TEXT-TO-SPEECH INPUT NORMALIZATION ALGORITHM FOR MEDICAL PRESCRIPTION
Keywords:
Natural Language Processing, Normalization, Medical Prescription, Text-ToSpeech System, CorpusAbstract
The use of noisy text such as abbreviations, alphanumeric, and acronyms has become a tradition for medical practitioners when writing prescriptions for their patients. The meaning of these words is usually context and language-dependent, making it very difficult for a natural language processing system such as text-to-speech to process. Therefore, there is a need for the normalization of these texts into their clean forms before processing.
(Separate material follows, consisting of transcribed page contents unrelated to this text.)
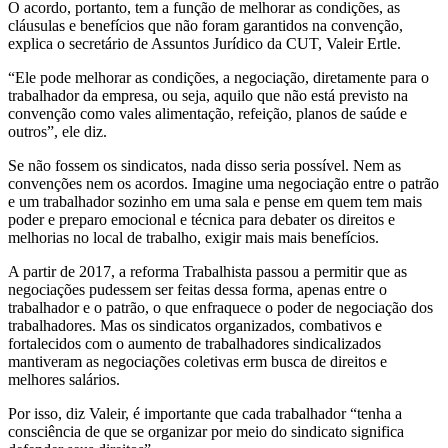
O acordo, portanto, tem a função de melhorar as condições, as
cláusulas e benefícios que não foram garantidos na convenção,
explica o secretário de Assuntos Jurídico da CUT, Valeir Ertle.
“Ele pode melhorar as condições, a negociação, diretamente para o
trabalhador da empresa, ou seja, aquilo que não está previsto na
convenção como vales alimentação, refeição, planos de saúde e
outros”, ele diz.
Se não fossem os sindicatos, nada disso seria possível. Nem as
convenções nem os acordos. Imagine uma negociação entre o patrão
e um trabalhador sozinho em uma sala e pense em quem tem mais
poder e preparo emocional e técnica para debater os direitos e
melhorias no local de trabalho, exigir mais mais benefícios.
A partir de 2017, a reforma Trabalhista passou a permitir que as
negociações pudessem ser feitas dessa forma, apenas entre o
trabalhador e o patrão, o que enfraquece o poder de negociação dos
trabalhadores. Mas os sindicatos organizados, combativos e
fortalecidos com o aumento de trabalhadores sindicalizados
mantiveram as negociações coletivas erm busca de direitos e
melhores salários.
Por isso, diz Valeir, é importante que cada trabalhador “tenha a
consciência de que se organizar por meio do sindicato significa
The existing normalization schemes are not capable of addressing this problem due to the unavailability of a medical prescription corpus and are focusing on social media content while this is not the only content where these informal words are used. Therefore, in this research, we propose a medical prescription corpora and a hybrid text-to-speech input normalization algorithm. Python Programming Language together with Natural Language Toolkit (NLTK) and Tkinter was used for the implementation of the benchmark and the proposed algorithms. The proposed medical prescription algorithm achieved 0.8999 (89.99%) BLEU scores accuracy against 0.64 (64%) BLEU baseline score. This indicates that the accuracy of the proposed algorithm increases by 25.99% compared to the benchmark scheme and is better used in normalizing the medical prescription.